The right to health in the Global South: between epidemiology and the pharmaceutical industry


In a recent book, Local Maladies, Global Remedies: Reclaiming the Right to Health in Latin America,  I argue that, during the last decades, the transformations of the right to health in the Global South were driven by major epidemiological events and by the economic interests in the pharmaceutical industry (i.e. “Big Pharma”).

The first global epidemiological event that transformed the right to health was triggered by the HIV/AIDS virus in the 1990s and early 21st century. The emergence of health as a right that could be enforced in court was due in large part to the activists and litigants—in many cases people infected with the virus—who boldly filed the first lawsuits demanding antiretroviral drugs (ARVs) from their countries' health systems.

During this period several examples stand out: the iconic case of the Treatment Action Campaign (TAC) legal mobilization in South Africa around a drug to prevent mother-to-child transmission of the virus (Nevirapine); the activism in favor of generic ARV drugs led by the government of Fernando Enrique Cardoso and by global activist networks; and the Colombian Constitutional Court cases on access to HIV/AIDS treatment.

The right to health was transformed during this period into a tool to confront an intellectual property regime that favored the economic interests of Big Pharma at the expense of the well-being and lives of millions of vulnerable people.

The second major event that I analyze in my book is the global epidemiological shift towards chronic and non-communicable diseases such as cancer. In this epidemiological watershed, the right to health has undergone a rapid process of pharmaceuticalization.

The right to health was transformed during this period into a tool to confront an intellectual property regime that favored the economic interests of Big Pharma at the expense of the well-being and lives of millions of vulnerable people.

The pharmaceuticalization of healthcare is evident, for example, in the emphasis by physicians on pharmacological treatments over other types of alternatives (preventive or public health); in patients' preference for brand-name drugs rather than generic alternatives; in the impact that the purchase of brand-name drugs has on public health spending; and in the explosion of litigation in countries such as Brazil and Colombia centered on the demand for high-cost biotechnological drugs.

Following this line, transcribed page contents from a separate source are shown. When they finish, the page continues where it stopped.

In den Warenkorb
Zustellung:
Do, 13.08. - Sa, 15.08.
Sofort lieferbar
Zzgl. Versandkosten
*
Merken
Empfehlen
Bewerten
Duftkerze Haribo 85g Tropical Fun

A perverse effect of pharmaceuticalization is that, in order to realize the essential core of the right to health, governments are increasingly dependent on the availability of drugs whose cost is disproportionate to the financial capacities of the health systems of low- and middle-income countries.

The third major epidemiological event that my book addresses is the current Covid-19 pandemic. What U.S. President Biden called a "global tragedy" is represented not only by the more than six million victims of the coronavirus to date, but by the great global disparities in access to vaccines and basic health services needed to treat the effects of the virus. Evidence of these disparities is that nearly 79% of the available vaccines had been distributed in high-income countries.

While there are good reasons to believe that governments are primarily responsible for such a "global tragedy," and that presidents such as Trump or Bolsonaro could be guilty of crimes against humanity due to their mishandling of the public health crisis unleashed by the pandemic, the global pharmaceutical industry was also instrumental in the lack of vaccine availability in the Global South.

More concretely, Big Pharma's patents on its vaccines led to a scenario of profound inequality between the Global North and the Global South. This was affirmed by the governments of countries such as India and South Africa, who in October 2020 demanded before the WTO a patent waiver on coronavirus vaccines. This request was resisted not only by the pharmaceutical industry, but also by powerful governments such as Germany and France.

But despite the fact that the interests of Big Pharma have played a decisive role in the transformation of the right to health over the last three decades, this actor continues to play a secondary role in the literature. A clear expression of this phenomenon is that the duty to take measures aimed at realizing the right to health falls exclusively on the States.

Although some human rights instruments now point to an emerging regime of corporate duties—the UN Guiding Principles on Business and Human Rights and the OECD Guidelines for Multinational Enterprises, for example—corporate responsibility for the right to health is still in its infancy.

In my book, I conclude that the academic literature must incorporate a political economy perspective attentive to the role of Big Pharma as a determinant actor in litigation, regulation, and social mobilization around the right to health. Likewise, human rights instruments must transition to a polycentric conception of duties that is not only centered on the state, but on non-state actors, such as Big Pharma.

One of the most important lessons learned from the HIV/AIDS pandemic is that the fulfillment of the right to health is too important to be left to governments alone.